Perhaps this was an example of how writing takes place before the writer ever begins composing, through an absorption of cultural artifacts that can be drawn upon later. And it is this generalized awareness, possibly the product of a liberal arts education, that combines with diligent research to allow the speech writer to create even when knowledge of the subject matter is initially negligible. “Good research is essential. Get a great understanding of your topic—talk to geeks, or whomever—they will talk on and on, and you will learn a lot.

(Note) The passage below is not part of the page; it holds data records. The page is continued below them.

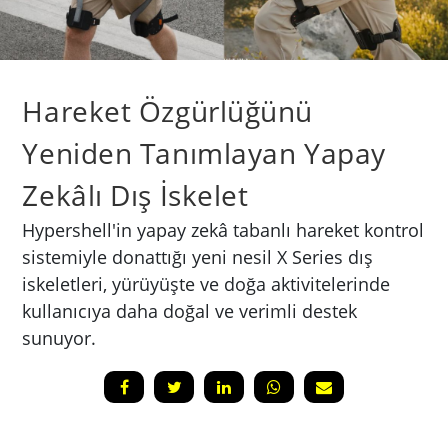
Hareket Özgürlüğünü
Yeniden Tanımlayan Yapay
Zekâlı Dış İskelet
Hypershell'in yapay zekâ tabanlı hareket kontrol
sistemiyle donattığı yeni nesil X Series dış
iskeletleri, yürüyüşte ve doğa aktivitelerinde
kullanıcıya daha doğal ve verimli destek
sunuyor.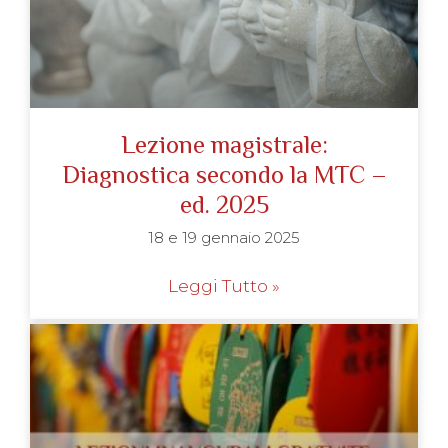
Lezione magistrale:
Diagnostica secondo la MTC –
ed. 2025
18 e 19 gennaio 2025
Leggi Tutto »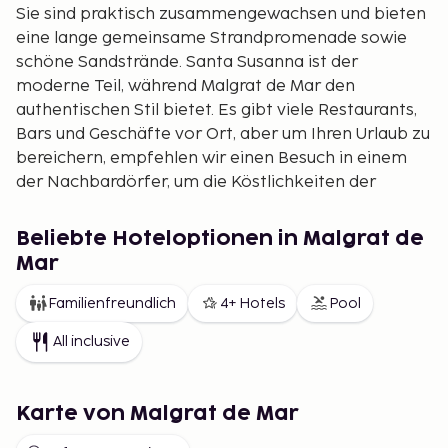
Sie sind praktisch zusammengewachsen und bieten
eine lange gemeinsame Strandpromenade sowie
schöne Sandstrände. Santa Susanna ist der
moderne Teil, während Malgrat de Mar den
authentischen Stil bietet. Es gibt viele Restaurants,
Bars und Geschäfte vor Ort, aber um Ihren Urlaub zu
bereichern, empfehlen wir einen Besuch in einem
der Nachbardörfer, um die Köstlichkeiten der
lokalen Küche zu probieren.
Wenn Sie sich für eine Woche Urlaub am Strand
Beliebte Hoteloptionen in Malgrat de
entscheiden, können Sie diese auch mit ein paar
Mar
Tagen oder einem Wochenende in Barcelona
Familienfreundlich
4+ Hotels
Pool
kombinieren.
Unser Angebot an Unterkünften in Malgrat de Mar
All inclusive
und Santa Susanna ist groß und vielfältig, hier finden
Sie gemütliche Ferienwohnungen, schöne Hotels
Karte von Malgrat de Mar
und es ist auch möglich, ein Haus in der Gegend zu
mieten. Wenn Sie während Ihres Urlaubs nicht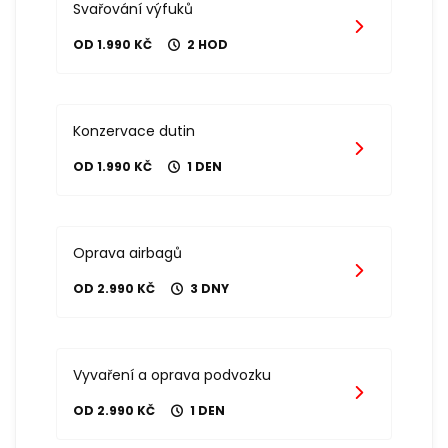
Svařování výfuků
OD 1.990 KČ
2 HOD
Konzervace dutin
OD 1.990 KČ
1 DEN
Oprava airbagů
OD 2.990 KČ
3 DNY
Vyvaření a oprava podvozku
OD 2.990 KČ
1 DEN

Then, since you are not an expert, think about how you can explain the topic to other non-experts—how did it come alive for you?” Another benefit of that liberal arts education was in sorting through what solo research yielded, like the subject’s once frequent use of the Lexis Nexis data base and the web sites of advocacy groups. “You have to understand what those are and what they aren’t.” Students, and writers generally, “have to learn the difference between gathering information and analyzing information for weaknesses and strengths.”
The subject clearly had a strong personality, one she was willing to assert on occasion with her clients. At the same time, she recognized the limitations of her own knowledge (“There are a lot of things I don’t necessarily have an opinion on too; I don’t know enough to have one.”) and didn’t seem troubled when the argument she had to construct for a speaker didn’t dovetail with her own position. “You kind of deal with these people as individuals really.” Since persuasive argument must absorb, refute, or finesse alternative positions, a professional speech writer can adjust to the speaker’s point of view, as long as it is not too far distant from her own. In her current job, the subject may not be as “proactive” regarding weapons of mass destruction as her Republican colleagues, but at the same time she didn’t agree with Secretary O’Leary decision to “shut down nuclear testing” during the Clinton administration. She once helped with press relations for women members of peace groups at a summit in Geneva, even though she thought such groups could be “wooly headed.” “Admirable, maybe, but realistic, not necessarily. You know it’s not always the same thing. And so I wasn’t necessarily madly in agreement with them, but I had no problem helping them getting their message out. I don’t object to peace groups, you know.” And even though she wasn’t against the death penalty, she wrote a quite successful argument against the practice for the Wisconsin congressmen she once worked for. “It appeared in a bunch of papers. … I don’t think they have the death penalty in Wisconsin. So it’s a logical position for him to have.” Whatever the argument, you try to find “an unassailable way to state it so that there is no counter-argument, or you’ve already de-fused it.”